EXERCISE AIM:
For every entry that follows, return the words exactly and omit any picture.

GIVEN RECORDS:
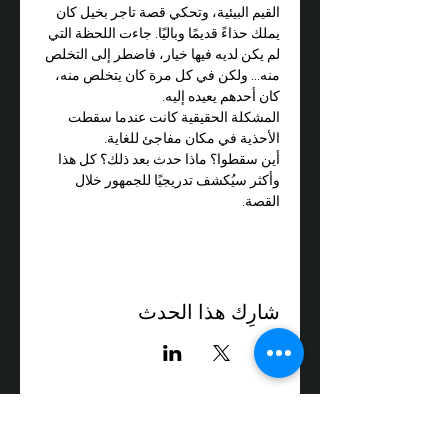
القيم البيئية، وتحكي قصة تاجر بخيل كان 
يملك حذاءً قديمًا وباليًا. جاءت اللحظة التي 
لم يكن لديه فيها خيار، فاضطر إلى التخلص 
منه... ولكن في كل مرة كان يتخلص منه، 
كان أحدهم يعيده إليه.
المشكلة الحقيقية كانت عندما سقطت 
الأحذية في مكان مفاجئ للغاية.
أين سقطوا؟ ماذا حدث بعد ذلك؟ كل هذا 
وأكثر سيُكشف تدريجيًا للجمهور خلال 
القصة.
شارِك هذا الحدث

SOLUTION BELOW:
القيم البيئية، وتحكي قصة تاجر بخيل كان 
يملك حذاءً قديمًا وباليًا. جاءت اللحظة التي 
لم يكن لديه فيها خيار، فاضطر إلى التخلص 
منه... ولكن في كل مرة كان يتخلص منه، 
كان أحدهم يعيده إليه.
المشكلة الحقيقية كانت عندما سقطت 
الأحذية في مكان مفاجئ للغاية.
أين سقطوا؟ ماذا حدث بعد ذلك؟ كل هذا 
وأكثر سيُكشف تدريجيًا للجمهور خلال 
القصة.
شارِك هذا الحدث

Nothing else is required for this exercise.